Hexapod robot impedance control method based on reinforcement learning

Technical Field

The invention relates to the field of robot control and reinforcement learning, in particular to a hexapod robot impedance control method based on reinforcement learning.

Background

In the field of hexapod robot control, the control target is usually the stable motion of the foot end of the robot according to a given expected track, and the controller can reduce the error between the expected rotation angle and the actual rotation angle of the joint through position control. However, in a non-flat complex ground environment, the foot end of the hexapod robot may be unstable due to uneven stress, and therefore, the purpose of flexible control is difficult to achieve only by using position control.

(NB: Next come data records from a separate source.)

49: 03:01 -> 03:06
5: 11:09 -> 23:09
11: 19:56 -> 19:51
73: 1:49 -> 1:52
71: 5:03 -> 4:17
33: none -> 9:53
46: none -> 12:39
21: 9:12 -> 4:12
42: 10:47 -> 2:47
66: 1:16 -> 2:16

Impedance control is one of the most widely used methods in compliance control of hexapod robots by varying the damping and stiffness of the end effector so that both position and force satisfy the desired kinematic equations. However, the conventional impedance control has the following disadvantages: the control parameters are fixed and invariable, and the nonlinear time-varying interference under the non-structural environment is difficult to deal with. Therefore, the academic community provides a variable impedance control method, and control parameters are dynamically planned and adjusted through interaction with the environment. How to accurately and adaptively adjust the parameters becomes the key of the intelligent control of the hexapod robot.

Nowadays, artificial intelligence technology and variable impedance control are combined to realize self-adaptive parameter adjustment, and good results are obtained. For example, li zheng et al propose an impedance control algorithm based on a neural network in a thesis "robot impedance control method adapted to unknown or variable environmental stiffness and damping parameters", so that the robot has a variable impedance capability, but the neural network method has the following disadvantages: firstly, a more complex network model needs to be established; secondly, the gradient needs to be calculated, backward propagation is completed, and the calculation amount is large. The reinforcement learning technology is a novel intelligent learning algorithm, an expression called a return function is set, a parameter updating strategy capable of obtaining high return is found through continuous trial and error and iteration, a system model of a controlled object does not need to be established, prior knowledge of a working environment does not need to be known, and the reinforcement learning technology is very suitable for being combined with variable impedance control of a robot.

Disclosure of Invention

The technical problem to be solved by the invention is to provide a hexapod robot impedance control method based on reinforcement learning so as to realize self-adaptive smooth motion of a hexapod robot foot end under uncertain force field interference.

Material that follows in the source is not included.